▸ **What to work on**: Set down each entry as it stands. Skip the pictures.

═════ Supplied material

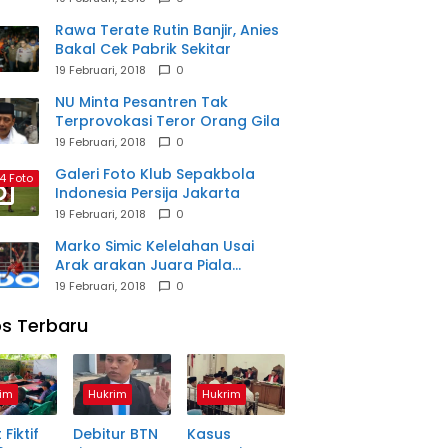
Rawa Terate Rutin Banjir, Anies
Bakal Cek Pabrik Sekitar
19 Februari, 2018
0
NU Minta Pesantren Tak
Terprovokasi Teror Orang Gila
19 Februari, 2018
0
Galeri Foto Klub Sepakbola
4 Foto
Indonesia Persija Jakarta
19 Februari, 2018
0
Marko Simic Kelelahan Usai
Arak arakan Juara Piala
Presiden
19 Februari, 2018
0
s Terbaru
im
Hukrim
Hukrim
 Fiktif
Debitur BTN
Kasus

══════════

▸ **Answer**:
Rawa Terate Rutin Banjir, Anies
Bakal Cek Pabrik Sekitar
19 Februari, 2018
0
NU Minta Pesantren Tak
Terprovokasi Teror Orang Gila
19 Februari, 2018
0
Galeri Foto Klub Sepakbola
4 Foto
Indonesia Persija Jakarta
19 Februari, 2018
0
Marko Simic Kelelahan Usai
Arak arakan Juara Piala
Presiden
19 Februari, 2018
0
s Terbaru
im
Hukrim
Hukrim
 Fiktif
Debitur BTN
Kasus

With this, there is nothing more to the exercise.